Miekichi was terribly pleased with himself. "Take a look," he said. "Hōryū, bring that lamp closer," he called. At the same time, he was not immune to the cold. The tip of his nose was a light shade of purple.
It was, indeed, a nice cage. The base had been painted with lacquer. The bamboo had been finely worked and was colored as well. He said it had run three yen. "A bargain at that, wouldn't you say, Hōryū?" Hōryū agreed it was a bargain. I myself, having no basis for judging the price, added my voice to the consensus. According to Miekichi, the best cages run twenty yen. This was the second time he'd mentioned this figure. It went without saying that three yen, compared to twenty, was a far more reasonable price.
Miekichi went on about the cage. "This lacquer, professor, will change its hue over time with exposure to light. The black pigments will fade away, exposing a fine vermillion tone. -- And the bamboo's been well steeped, so no need for concern." Concern about what, I asked in return. "Anyway, look at the bird. Isn't it handsome?"

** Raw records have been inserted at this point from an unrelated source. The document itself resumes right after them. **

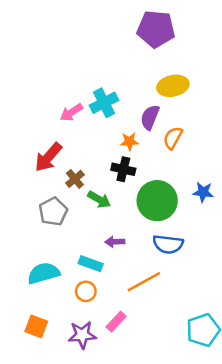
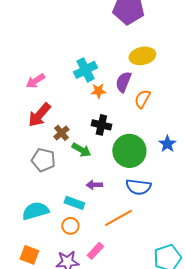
pink arrow: (71, 112) -> (35, 81), moved
orange star: (129, 141) -> (98, 91), moved
blue star: (203, 192) -> (167, 144), turned 30
gray pentagon: (53, 212) -> (43, 160), turned -30

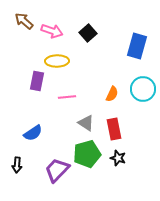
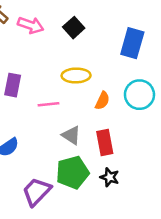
yellow ellipse: (57, 61) -> (76, 75), moved

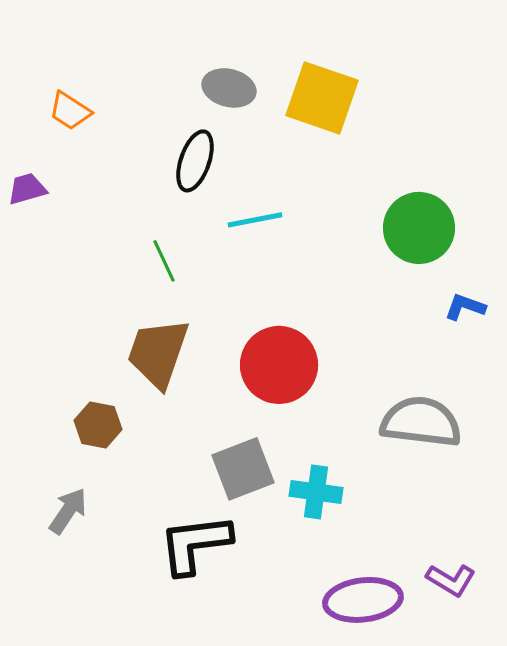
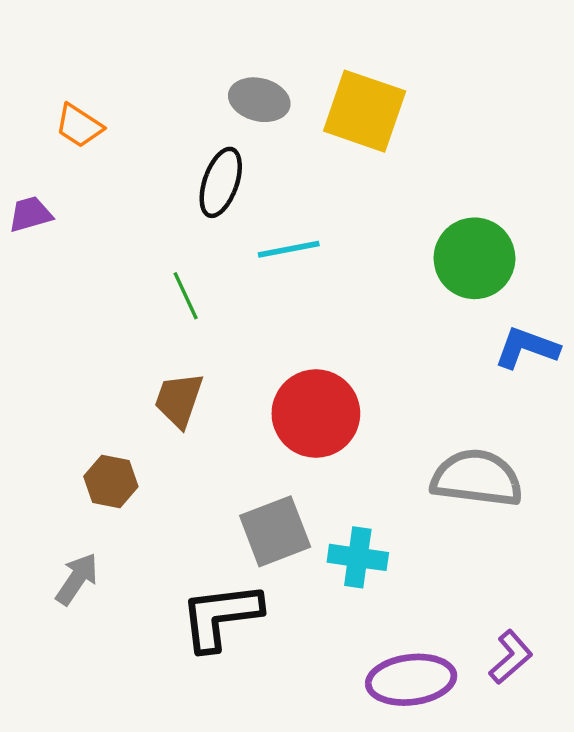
blue L-shape: (465, 307) -> (527, 348), size x1.4
brown trapezoid: (158, 353) -> (179, 400), size x0.7
purple L-shape: (451, 580) -> (511, 657), turned -72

It was a handsome bird. The cage was in the next room, so I viewed the bird from a short distance. It was perfectly still. In the dusk it shone pure white. So much so, that had it not been in a cage, one wouldn't have taken it for a bird. It seemed to be cold.
I asked Miekichi if it wasn't cold. That's what the box is for, came the answer. At night, the bird should be placed in the box. I asked next why there were two cages. The bird, I was told, should be transferred to the rough cage and given the chance to bathe itself. I was thinking how this would require some effort. Next I was told that the bird would dirty its cage with droppings. I should clean the cage from time to time. Miekichi was quite the advocate on behalf of the bunchō's well-being.